This time, it’s personal

Consumers are keener than ever to be treated as individuals. More than three-quarters (76%) of people in a recent Adobe survey said they want to be seen as individuals, and a further 24% said they either don’t fit many, or any, of the stereotypes associated with their age group.

True 1:1 personalisation might be a marketer's dream, but the reality is that most are struggling to make any sort of sense from the data they hold, let alone use it to model individual customer profiles, with some 83% of marketers saying they use gut feel rather than data to make crucial decisions.

Our new technology capabilities from our Building Blocks AI offering allow us to personalise the browsing experience for every fan.

“If you're a 20-year-old, single Brentford fan and you visit the club’s website, the images you see might be focused on young men enjoying a drink at the game. On the other hand, if you’re a 35-year-old family man, you might see images of the family stand, with a young family enjoying hot dogs in a calmer, more family-friendly environment,” explains Sam.

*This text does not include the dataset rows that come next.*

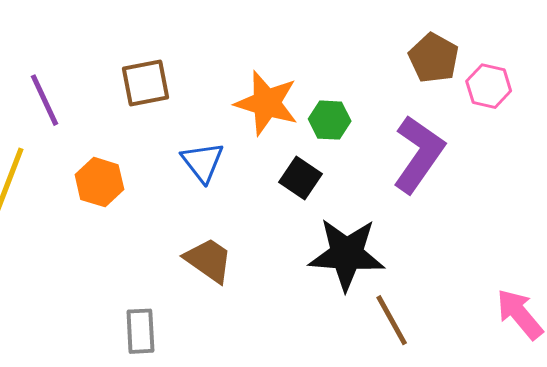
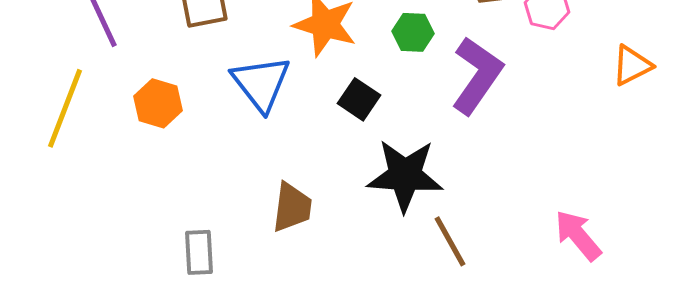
green hexagon: (330, 120) -> (413, 32), moved
blue triangle: (203, 162) -> (261, 83), size x1.4
brown trapezoid: (209, 260) -> (292, 207), moved, turned 62

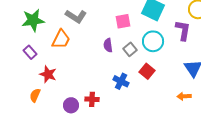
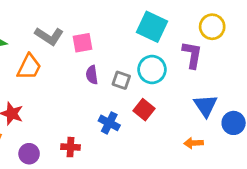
pink square: (123, 21) -> (83, 43), moved
gray square: (130, 49) -> (121, 80), turned -32
purple circle: (71, 105) -> (29, 154), moved

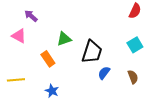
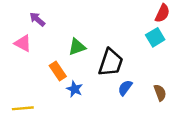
cyan square: (135, 45) -> (155, 37), moved
yellow line: (16, 80) -> (23, 108), moved
blue star: (52, 91) -> (75, 89), moved

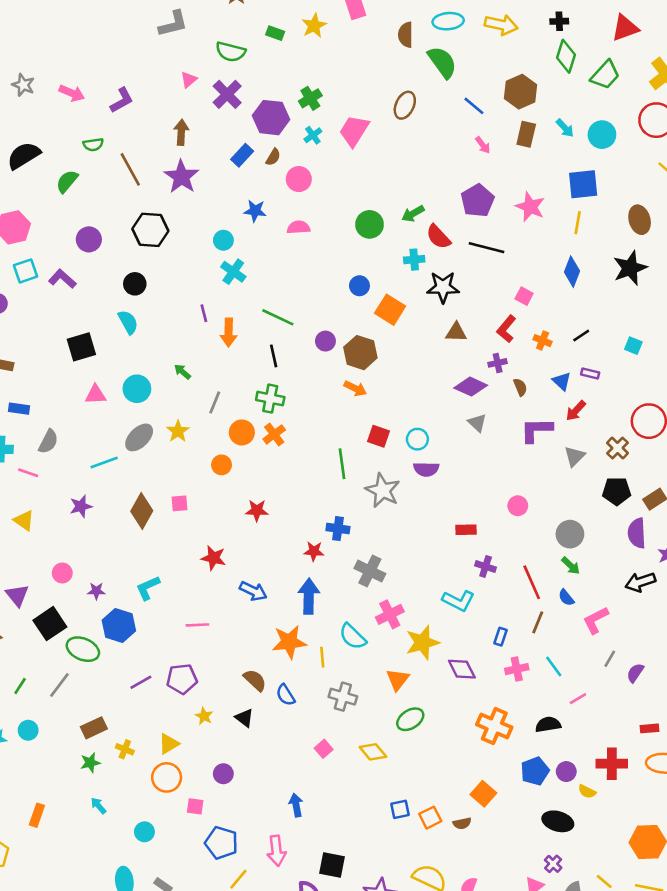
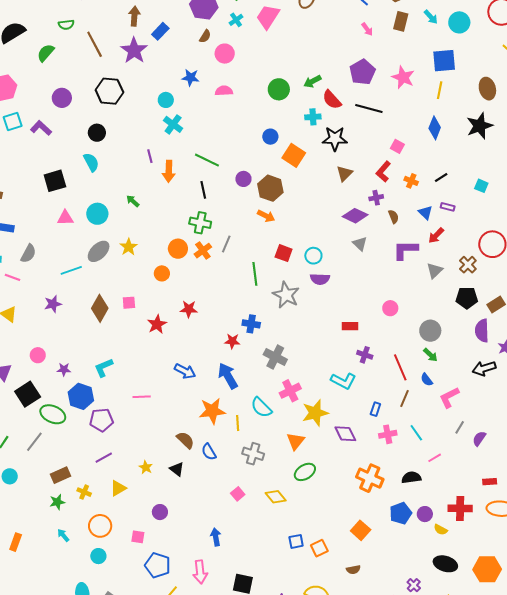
blue rectangle: (242, 155) -> (160, 31), moved
brown triangle: (456, 332) -> (345, 174), turned -48
gray line: (215, 402) -> (226, 244), moved
red star: (214, 558) -> (157, 324), moved, turned 30
blue arrow: (309, 596) -> (228, 376), turned -32
purple pentagon: (182, 679) -> (102, 420), moved
purple line: (141, 682) -> (104, 458), moved
orange circle: (167, 777) -> (100, 526), moved
black ellipse: (558, 821) -> (445, 564), moved
brown semicircle: (462, 823) -> (353, 570), moved

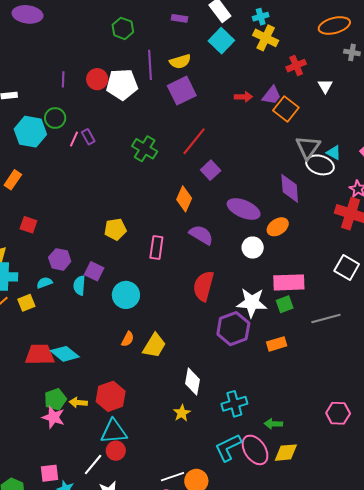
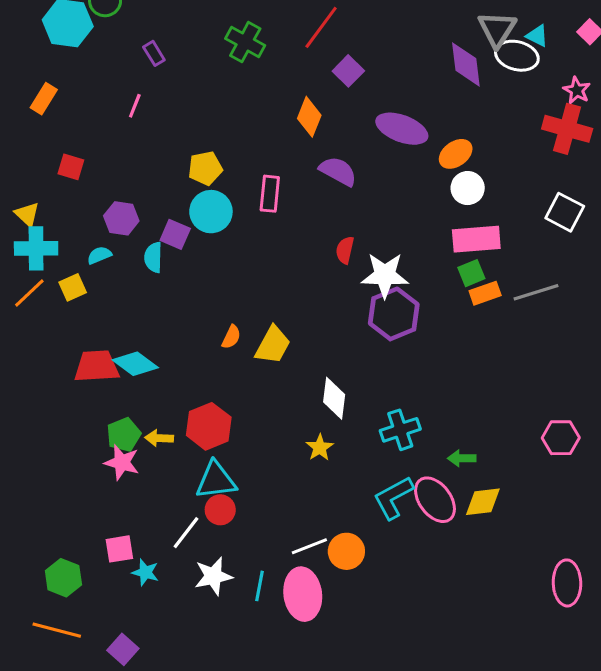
purple rectangle: (88, 137) -> (154, 53), moved
pink line: (74, 139) -> (135, 106), moved
purple diamond: (290, 188) -> (466, 64), moved
white circle: (253, 248) -> (468, 188), moved
red semicircle: (204, 286) -> (345, 250), size x0.6
cyan circle: (126, 295) -> (211, 212), moved
white star: (252, 303) -> (385, 275), moved
orange rectangle: (277, 344) -> (485, 293), moved

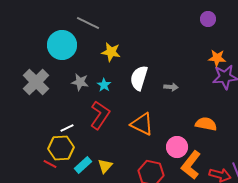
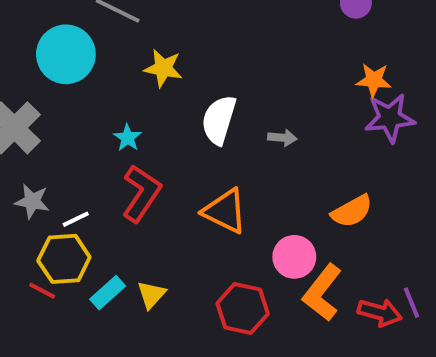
gray star: (80, 82) -> (32, 201), moved
cyan star: (104, 85) -> (127, 138), moved
orange semicircle: (206, 124) -> (352, 211), turned 140

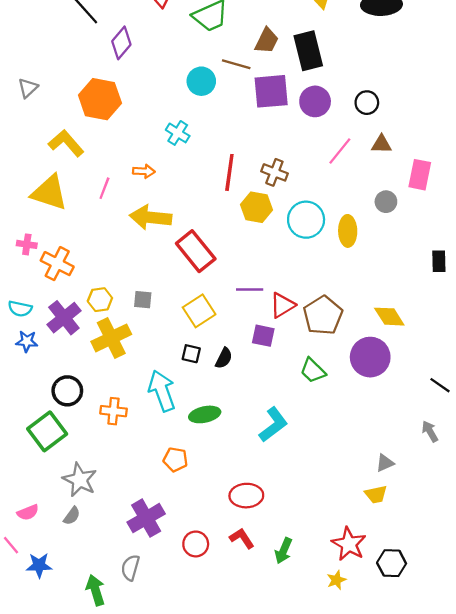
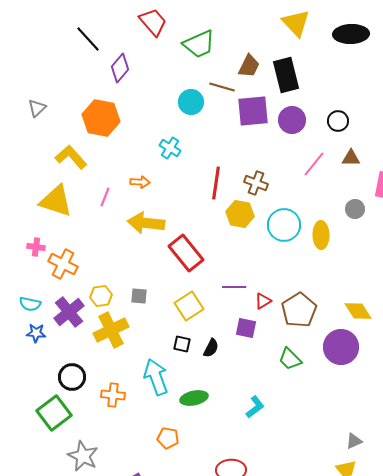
red triangle: (282, 305) -> (263, 301), size x0.7
cyan L-shape: (273, 425) -> (255, 407), size x0.7

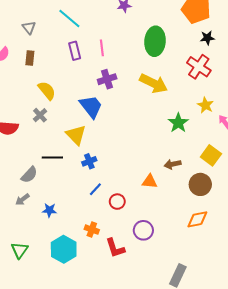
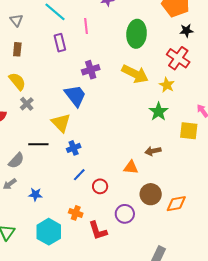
pink line: (102, 48) -> (86, 26), moved
yellow semicircle: (47, 91) -> (17, 81), moved
yellow star: (206, 105) -> (167, 85), moved
yellow square: (211, 155) -> (189, 131), moved, turned -30
brown circle: (200, 184) -> (151, 194), moved

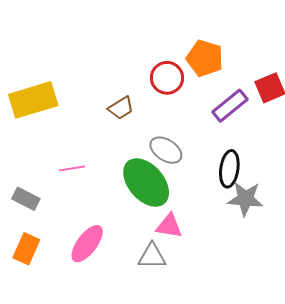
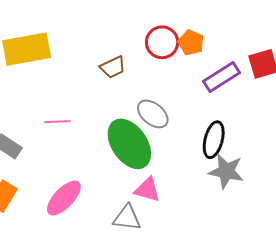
orange pentagon: (205, 58) -> (191, 43), moved, size x0.7

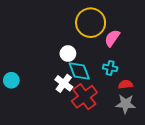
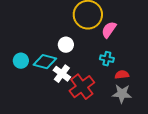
cyan diamond: (79, 71) -> (45, 62), moved, turned -55
cyan circle: (11, 80) -> (21, 61), moved

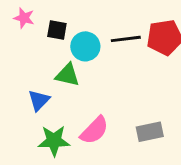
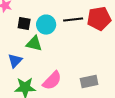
black square: (57, 30) -> (24, 24), moved

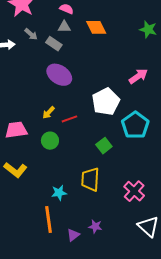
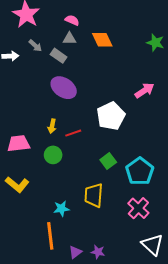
yellow arrow: (49, 113) -> (52, 126), turned -32
cyan pentagon: (135, 125) -> (140, 171), moved
purple star: (95, 226) -> (98, 252), moved

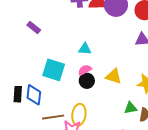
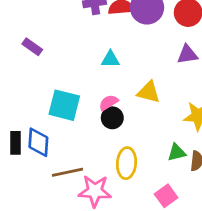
cyan triangle: (85, 49) -> (110, 59), moved
yellow triangle: (114, 76) -> (149, 92), moved
yellow ellipse: (79, 115) -> (126, 163), moved

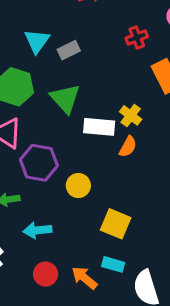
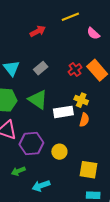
red cross: (137, 37) -> (75, 70), moved
gray rectangle: (69, 50) -> (41, 68), moved

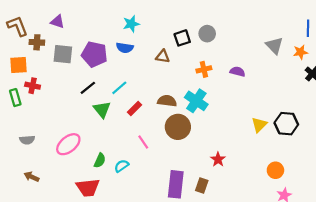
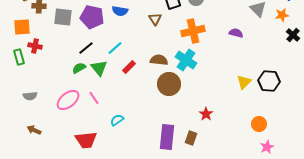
brown triangle: (163, 56) -> (155, 19), turned 48
orange cross: (204, 69) -> (193, 31), size x1.6
purple semicircle: (238, 72) -> (236, 33), moved
pink line: (143, 142) -> (94, 98), moved
green semicircle: (100, 160) -> (79, 68), moved, turned -144

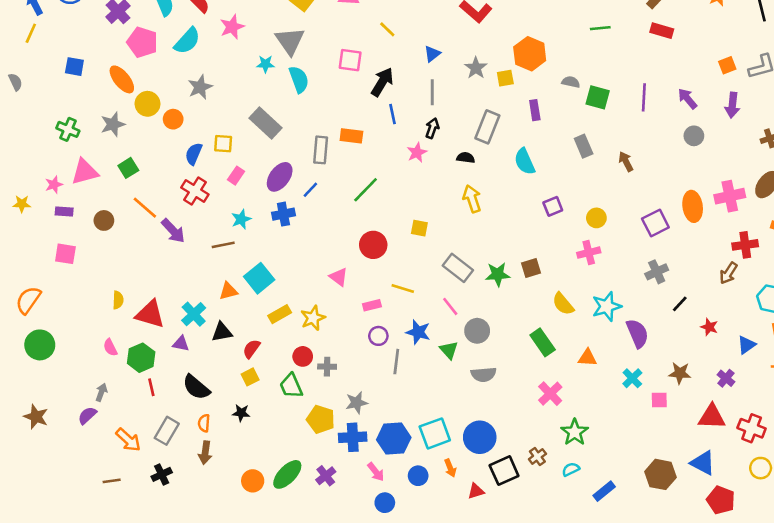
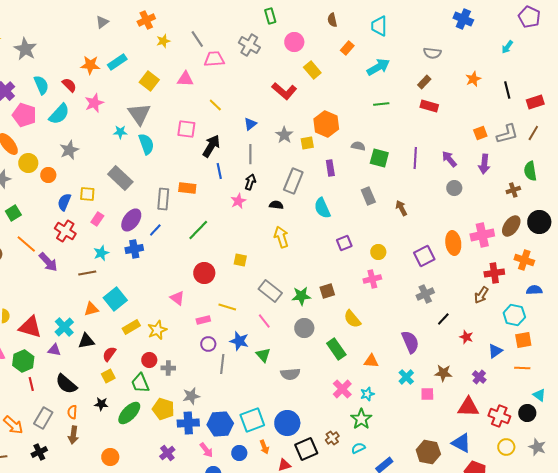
cyan star: (607, 306) -> (367, 394), moved, size x0.6
gray circle: (477, 331) -> (304, 328), moved
green ellipse: (287, 474) -> (129, 413), moved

Relevance is everything, and knowing what sort of experience you’re looking for, based on a combination of AI and data points, can deliver a more relevant experience to every fan as an individual. 

If you’d like to find out how your sports organisation or club can implement some of the technology we’ve discussed, get in touch with our experts, and we’ll show you how to create world-class fan experiences. 

Our sports partnerships team want to hear from you. Contact us today.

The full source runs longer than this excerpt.